> AVAILABLE DATA:

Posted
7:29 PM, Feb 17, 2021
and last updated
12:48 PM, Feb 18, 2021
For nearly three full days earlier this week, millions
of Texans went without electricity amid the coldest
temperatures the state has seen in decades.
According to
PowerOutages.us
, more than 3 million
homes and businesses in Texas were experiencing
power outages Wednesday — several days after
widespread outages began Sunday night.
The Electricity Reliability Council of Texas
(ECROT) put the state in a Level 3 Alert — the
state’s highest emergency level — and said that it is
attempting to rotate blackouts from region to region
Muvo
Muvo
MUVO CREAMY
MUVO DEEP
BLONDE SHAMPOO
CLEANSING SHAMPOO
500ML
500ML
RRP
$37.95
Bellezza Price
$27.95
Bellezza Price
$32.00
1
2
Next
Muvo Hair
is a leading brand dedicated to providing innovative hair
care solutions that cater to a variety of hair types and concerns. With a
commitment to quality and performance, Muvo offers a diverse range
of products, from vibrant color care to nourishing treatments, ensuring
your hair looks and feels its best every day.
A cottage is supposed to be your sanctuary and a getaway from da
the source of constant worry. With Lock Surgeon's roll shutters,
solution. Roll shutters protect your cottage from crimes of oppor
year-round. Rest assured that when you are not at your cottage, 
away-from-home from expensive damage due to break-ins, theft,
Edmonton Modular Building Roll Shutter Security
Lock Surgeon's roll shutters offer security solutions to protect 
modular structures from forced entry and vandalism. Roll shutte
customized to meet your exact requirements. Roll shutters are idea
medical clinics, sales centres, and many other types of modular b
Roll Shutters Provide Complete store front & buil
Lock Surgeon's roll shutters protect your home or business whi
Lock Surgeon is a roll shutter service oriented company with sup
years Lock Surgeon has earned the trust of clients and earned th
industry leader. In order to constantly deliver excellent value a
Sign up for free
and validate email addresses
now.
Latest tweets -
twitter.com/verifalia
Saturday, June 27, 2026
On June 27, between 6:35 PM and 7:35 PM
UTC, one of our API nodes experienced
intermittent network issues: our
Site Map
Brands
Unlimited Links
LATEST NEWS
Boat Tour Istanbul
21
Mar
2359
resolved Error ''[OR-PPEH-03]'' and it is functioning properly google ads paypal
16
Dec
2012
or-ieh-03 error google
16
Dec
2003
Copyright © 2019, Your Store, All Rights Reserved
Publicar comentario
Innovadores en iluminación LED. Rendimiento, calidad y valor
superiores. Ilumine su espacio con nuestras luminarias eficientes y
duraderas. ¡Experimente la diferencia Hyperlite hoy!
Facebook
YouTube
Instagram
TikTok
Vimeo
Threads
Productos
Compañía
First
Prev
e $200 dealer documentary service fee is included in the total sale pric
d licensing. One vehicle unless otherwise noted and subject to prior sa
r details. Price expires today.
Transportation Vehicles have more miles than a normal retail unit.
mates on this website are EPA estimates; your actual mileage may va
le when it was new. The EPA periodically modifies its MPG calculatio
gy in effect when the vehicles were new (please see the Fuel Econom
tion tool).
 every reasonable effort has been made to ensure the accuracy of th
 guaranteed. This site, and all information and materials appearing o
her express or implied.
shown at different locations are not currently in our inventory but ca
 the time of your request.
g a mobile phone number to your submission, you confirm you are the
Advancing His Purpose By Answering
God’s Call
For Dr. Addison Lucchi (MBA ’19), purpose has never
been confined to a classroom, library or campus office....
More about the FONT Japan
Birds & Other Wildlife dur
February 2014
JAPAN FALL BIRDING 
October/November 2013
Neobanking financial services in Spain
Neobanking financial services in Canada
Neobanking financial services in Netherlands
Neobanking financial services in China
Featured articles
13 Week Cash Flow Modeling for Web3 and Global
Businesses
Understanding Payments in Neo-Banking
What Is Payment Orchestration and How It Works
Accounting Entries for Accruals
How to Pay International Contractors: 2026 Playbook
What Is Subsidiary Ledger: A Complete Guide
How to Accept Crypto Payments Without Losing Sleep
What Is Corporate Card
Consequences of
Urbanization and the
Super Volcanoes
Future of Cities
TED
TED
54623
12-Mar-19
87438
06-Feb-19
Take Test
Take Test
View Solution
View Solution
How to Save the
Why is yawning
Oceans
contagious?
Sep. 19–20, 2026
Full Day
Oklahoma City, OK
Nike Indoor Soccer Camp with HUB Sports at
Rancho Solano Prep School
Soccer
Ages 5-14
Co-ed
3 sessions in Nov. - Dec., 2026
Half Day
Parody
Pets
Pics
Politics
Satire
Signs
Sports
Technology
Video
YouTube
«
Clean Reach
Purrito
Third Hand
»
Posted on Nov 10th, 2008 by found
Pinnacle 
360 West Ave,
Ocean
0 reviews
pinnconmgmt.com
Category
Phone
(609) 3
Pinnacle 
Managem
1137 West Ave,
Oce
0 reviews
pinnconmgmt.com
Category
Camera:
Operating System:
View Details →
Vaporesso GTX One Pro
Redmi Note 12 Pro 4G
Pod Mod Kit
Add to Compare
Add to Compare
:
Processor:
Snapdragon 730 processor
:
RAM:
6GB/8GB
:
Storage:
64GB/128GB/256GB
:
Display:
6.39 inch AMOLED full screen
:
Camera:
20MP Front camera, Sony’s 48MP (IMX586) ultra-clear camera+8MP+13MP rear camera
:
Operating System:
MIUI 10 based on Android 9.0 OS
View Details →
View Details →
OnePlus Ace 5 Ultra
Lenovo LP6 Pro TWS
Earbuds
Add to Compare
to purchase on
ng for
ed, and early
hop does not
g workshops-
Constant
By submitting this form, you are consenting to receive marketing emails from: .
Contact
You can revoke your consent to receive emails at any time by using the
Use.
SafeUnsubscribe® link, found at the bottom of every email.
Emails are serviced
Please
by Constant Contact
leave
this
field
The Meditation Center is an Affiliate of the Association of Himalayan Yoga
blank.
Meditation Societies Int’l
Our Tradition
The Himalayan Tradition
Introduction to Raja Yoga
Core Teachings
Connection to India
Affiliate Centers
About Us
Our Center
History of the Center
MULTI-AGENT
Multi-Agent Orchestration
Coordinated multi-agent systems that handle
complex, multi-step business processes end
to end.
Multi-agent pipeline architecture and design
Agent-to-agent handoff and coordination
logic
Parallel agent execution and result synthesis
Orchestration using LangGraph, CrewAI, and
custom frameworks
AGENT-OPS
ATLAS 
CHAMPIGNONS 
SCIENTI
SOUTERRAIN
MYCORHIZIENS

> PROBLEM DETAILS: Transcribe the records above from the line holding "r details. Price expires today." down to the line holding "Clean Reach", inclusive, without adding anything.

> SOLVED EXERCISE:
r details. Price expires today.
Transportation Vehicles have more miles than a normal retail unit.
mates on this website are EPA estimates; your actual mileage may va
le when it was new. The EPA periodically modifies its MPG calculatio
gy in effect when the vehicles were new (please see the Fuel Econom
tion tool).
 every reasonable effort has been made to ensure the accuracy of th
 guaranteed. This site, and all information and materials appearing o
her express or implied.
shown at different locations are not currently in our inventory but ca
 the time of your request.
g a mobile phone number to your submission, you confirm you are the
Advancing His Purpose By Answering
God’s Call
For Dr. Addison Lucchi (MBA ’19), purpose has never
been confined to a classroom, library or campus office....
More about the FONT Japan
Birds & Other Wildlife dur
February 2014
JAPAN FALL BIRDING 
October/November 2013
Neobanking financial services in Spain
Neobanking financial services in Canada
Neobanking financial services in Netherlands
Neobanking financial services in China
Featured articles
13 Week Cash Flow Modeling for Web3 and Global
Businesses
Understanding Payments in Neo-Banking
What Is Payment Orchestration and How It Works
Accounting Entries for Accruals
How to Pay International Contractors: 2026 Playbook
What Is Subsidiary Ledger: A Complete Guide
How to Accept Crypto Payments Without Losing Sleep
What Is Corporate Card
Consequences of
Urbanization and the
Super Volcanoes
Future of Cities
TED
TED
54623
12-Mar-19
87438
06-Feb-19
Take Test
Take Test
View Solution
View Solution
How to Save the
Why is yawning
Oceans
contagious?
Sep. 19–20, 2026
Full Day
Oklahoma City, OK
Nike Indoor Soccer Camp with HUB Sports at
Rancho Solano Prep School
Soccer
Ages 5-14
Co-ed
3 sessions in Nov. - Dec., 2026
Half Day
Parody
Pets
Pics
Politics
Satire
Signs
Sports
Technology
Video
YouTube
«
Clean Reach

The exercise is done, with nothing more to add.